Serbia has become the first European country to get the Covid-19 vaccine that was developed in China after a plane carrying one million doses landed in the capital on Saturday.
President Aleksandar Vucic personally attended Belgrade airport alongside Beijing’s ambassador to the Balkan country to see vials of the inoculation - called Sinopharm - arrive ready to be deployed.
Mr Vucic said: "I would like to thank President Xi Jinping and Chinese leadership for sending us one million doses of the vaccine."
Serbia has vaccinated 20,000 people so far but has not yet had enough doses to be able to embark on a mass vaccination programme like other European nations such as the UK or Germany.
They have received small amounts of the Pfizer/BioNtech vaccine and Russia’s Sputnik jab which have been used primarily on elderly patients in nursing homes.
Mr Vucic said Serbia expects to get another 250,000 doses of the Sputnik vaccine and 20,000 doses of Pfizer vaccines this week.

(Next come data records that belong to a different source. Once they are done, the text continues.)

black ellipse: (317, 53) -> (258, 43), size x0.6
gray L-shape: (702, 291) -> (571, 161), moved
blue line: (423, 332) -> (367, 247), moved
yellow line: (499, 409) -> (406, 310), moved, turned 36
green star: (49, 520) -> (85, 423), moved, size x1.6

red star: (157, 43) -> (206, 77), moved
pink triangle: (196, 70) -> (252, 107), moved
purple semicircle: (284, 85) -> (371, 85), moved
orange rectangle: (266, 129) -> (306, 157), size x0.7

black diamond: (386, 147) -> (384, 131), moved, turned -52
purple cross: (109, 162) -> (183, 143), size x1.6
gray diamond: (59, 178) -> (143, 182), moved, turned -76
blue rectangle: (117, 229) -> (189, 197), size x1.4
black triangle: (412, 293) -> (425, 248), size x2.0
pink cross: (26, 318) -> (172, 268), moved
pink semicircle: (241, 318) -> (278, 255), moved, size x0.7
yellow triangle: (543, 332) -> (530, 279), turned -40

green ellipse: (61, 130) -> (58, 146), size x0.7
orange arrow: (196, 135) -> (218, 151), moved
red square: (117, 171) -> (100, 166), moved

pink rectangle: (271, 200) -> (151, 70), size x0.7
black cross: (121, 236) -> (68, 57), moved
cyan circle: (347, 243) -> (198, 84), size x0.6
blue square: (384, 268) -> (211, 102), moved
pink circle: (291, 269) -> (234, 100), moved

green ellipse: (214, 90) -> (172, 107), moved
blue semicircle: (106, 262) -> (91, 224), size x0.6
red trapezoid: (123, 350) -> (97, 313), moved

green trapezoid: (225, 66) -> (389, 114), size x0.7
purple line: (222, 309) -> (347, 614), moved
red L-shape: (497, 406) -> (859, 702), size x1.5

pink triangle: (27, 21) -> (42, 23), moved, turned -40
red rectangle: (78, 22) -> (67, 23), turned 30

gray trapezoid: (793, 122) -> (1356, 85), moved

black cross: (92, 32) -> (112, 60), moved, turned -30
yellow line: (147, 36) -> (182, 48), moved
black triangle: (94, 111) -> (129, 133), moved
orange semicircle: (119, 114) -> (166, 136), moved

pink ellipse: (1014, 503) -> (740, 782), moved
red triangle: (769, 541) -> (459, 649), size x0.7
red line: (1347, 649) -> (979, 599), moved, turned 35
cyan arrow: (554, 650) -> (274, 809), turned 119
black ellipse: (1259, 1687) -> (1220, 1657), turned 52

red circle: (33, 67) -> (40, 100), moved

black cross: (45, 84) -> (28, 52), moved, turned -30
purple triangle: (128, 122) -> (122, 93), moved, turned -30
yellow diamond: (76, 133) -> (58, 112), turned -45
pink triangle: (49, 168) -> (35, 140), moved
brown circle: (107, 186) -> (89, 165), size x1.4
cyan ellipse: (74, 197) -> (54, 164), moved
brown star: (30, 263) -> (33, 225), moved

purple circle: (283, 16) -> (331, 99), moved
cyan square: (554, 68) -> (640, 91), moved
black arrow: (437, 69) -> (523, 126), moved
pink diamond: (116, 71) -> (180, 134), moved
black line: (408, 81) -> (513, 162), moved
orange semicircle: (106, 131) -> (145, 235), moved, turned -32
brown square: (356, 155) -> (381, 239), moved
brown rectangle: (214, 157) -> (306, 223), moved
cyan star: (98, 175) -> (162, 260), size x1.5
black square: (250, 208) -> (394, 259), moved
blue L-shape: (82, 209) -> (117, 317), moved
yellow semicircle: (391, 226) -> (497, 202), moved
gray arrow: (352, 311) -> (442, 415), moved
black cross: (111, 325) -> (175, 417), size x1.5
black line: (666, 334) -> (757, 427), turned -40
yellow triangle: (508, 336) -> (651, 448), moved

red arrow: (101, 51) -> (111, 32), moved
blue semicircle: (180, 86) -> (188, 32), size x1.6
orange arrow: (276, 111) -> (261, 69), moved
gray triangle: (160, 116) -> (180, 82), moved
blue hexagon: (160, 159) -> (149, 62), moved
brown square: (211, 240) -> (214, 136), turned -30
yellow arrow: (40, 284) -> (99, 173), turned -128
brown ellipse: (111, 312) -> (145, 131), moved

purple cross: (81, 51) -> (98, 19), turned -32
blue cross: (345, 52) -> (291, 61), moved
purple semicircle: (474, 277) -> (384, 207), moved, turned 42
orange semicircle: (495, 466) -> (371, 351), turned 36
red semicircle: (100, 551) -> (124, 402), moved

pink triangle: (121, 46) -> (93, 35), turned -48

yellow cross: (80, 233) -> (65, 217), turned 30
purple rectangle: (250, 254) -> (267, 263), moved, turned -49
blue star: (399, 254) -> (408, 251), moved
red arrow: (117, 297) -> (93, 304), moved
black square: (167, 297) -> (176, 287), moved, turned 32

He also said the Balkan country expects to get shipments of AstraZeneca and Moderna vaccines by June.
Serbian officials have gotten their jabs on TV to encourage citizens to sign up for the vaccination programme and discourage the spread of coronavirus conspiracy theories.
Neighbouring Hungary expects its medical regulator to approve use of the Sinopharm vaccine for mass inoculation, after the European Commision gave its clearance for it to negotiate Sinopharm vaccine supply.
In the Western Balkan region, inoculation has started only in Serbia and Albania. Bosnia, Kosovo, Montenegro and North Macedonia have not yet received supplies of any vaccine.
China approved the shot developed by Sinopharm's BIBP in late December, its first COVID-19 vaccine for general public use.
No detailed efficacy data has been released but BIBP has said the vaccine is 79.34% effective based on interim data.